**Exercise goal:**
Across the records, how many lines contain "disfunción"? Answer with the number alone.
-------- Data shown --------
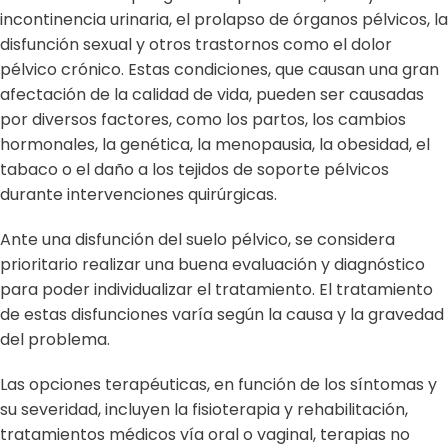
incontinencia urinaria, el prolapso de órganos pélvicos, la
disfunción sexual y otros trastornos como el dolor
pélvico crónico. Estas condiciones, que causan una gran
afectación de la calidad de vida, pueden ser causadas
por diversos factores, como los partos, los cambios
hormonales, la genética, la menopausia, la obesidad, el
tabaco o el daño a los tejidos de soporte pélvicos
durante intervenciones quirúrgicas.
Ante una disfunción del suelo pélvico, se considera
prioritario realizar una buena evaluación y diagnóstico
para poder individualizar el tratamiento. El tratamiento
de estas disfunciones varía según la causa y la gravedad
del problema.
Las opciones terapéuticas, en función de los síntomas y
su severidad, incluyen la fisioterapia y rehabilitación,
tratamientos médicos vía oral o vaginal, terapias no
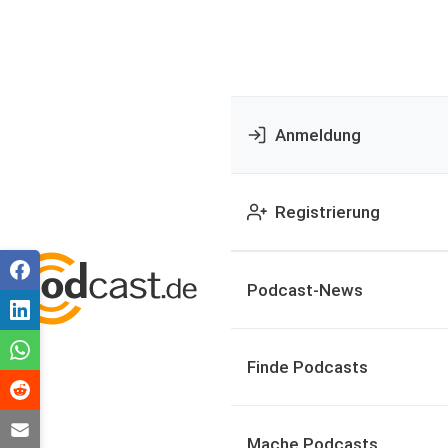
Anmeldung
Registrierung
Podcast-News
Finde Podcasts
Mache Podcasts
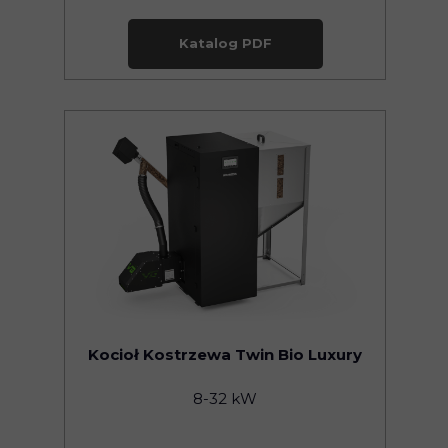
Katalog PDF
Kocioł Kostrzewa Twin Bio Luxury
8-32 kW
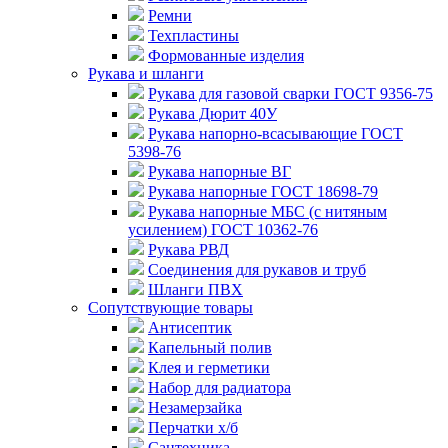
Ремни
Техпластины
Формованные изделия
Рукава и шланги
Рукава для газовой сварки ГОСТ 9356-75
Рукава Дюрит 40У
Рукава напорно-всасывающие ГОСТ
5398-76
Рукава напорные ВГ
Рукава напорные ГОСТ 18698-79
Рукава напорные МБС (с нитяным
усилением) ГОСТ 10362-76
Рукава РВД
Соединения для рукавов и труб
Шланги ПВХ
Сопутствующие товары
Антисептик
Капельный полив
Клея и герметики
Набор для радиатора
Незамерзайка
Перчатки х/б
Сантехника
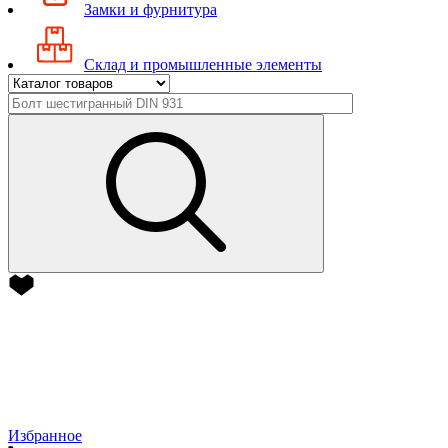
Замки и фурнитура
Склад и промышленные элементы
Избранное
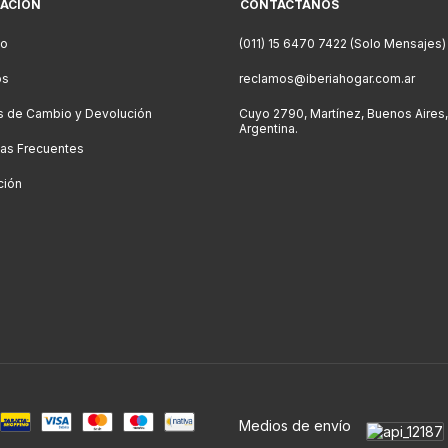
ACIÓN
CONTACTÁNOS
to
(011) 15 6470 7422 (Solo Mensajes)
os
reclamos@iberiahogar.com.ar
as de Cambio y Devolución
Cuyo 2790, Martínez, Buenos Aires,
Argentina.
as Frecuentes
ción
Medios de envío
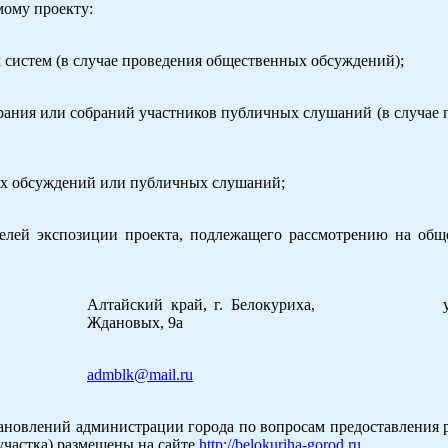
мому проекту:
систем (в случае проведения общественных обсуждений);
брания или собраний участников публичных слушаний (в случае 
ных обсуждений или публичных слушаний;
ителей экспозиции проекта, подлежащего рассмотрению на об
Алтайский край, г. Белокуриха, ул.
Ждановых, 9а
admblk@mail.ru
ановлений администрации города по вопросам предоставления 
участка) размещены на сайте
http://belokuriha-gorod.ru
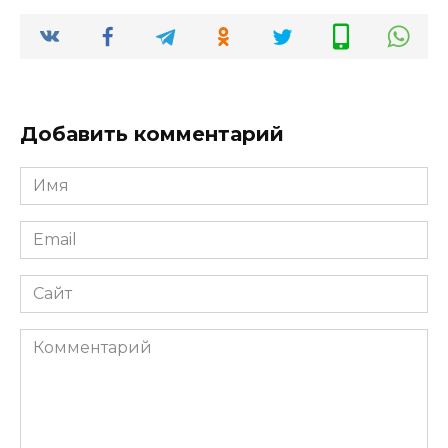
Добавить комментарий
Имя
*
Email
*
Сайт
Комментарий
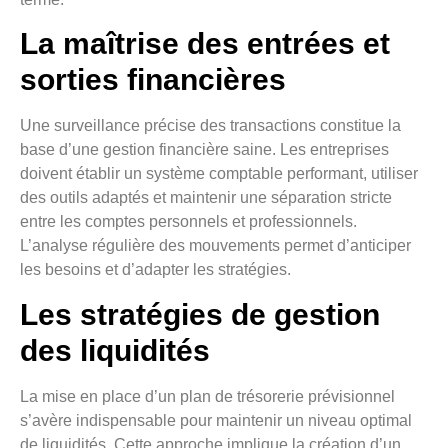
La maîtrise des entrées et
sorties financières
Une surveillance précise des transactions constitue la
base d’une gestion financière saine. Les entreprises
doivent établir un système comptable performant, utiliser
des outils adaptés et maintenir une séparation stricte
entre les comptes personnels et professionnels.
L’analyse régulière des mouvements permet d’anticiper
les besoins et d’adapter les stratégies.
Les stratégies de gestion
des liquidités
La mise en place d’un plan de trésorerie prévisionnel
s’avère indispensable pour maintenir un niveau optimal
de liquidités. Cette approche implique la création d’un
--------
**Task answer:**
2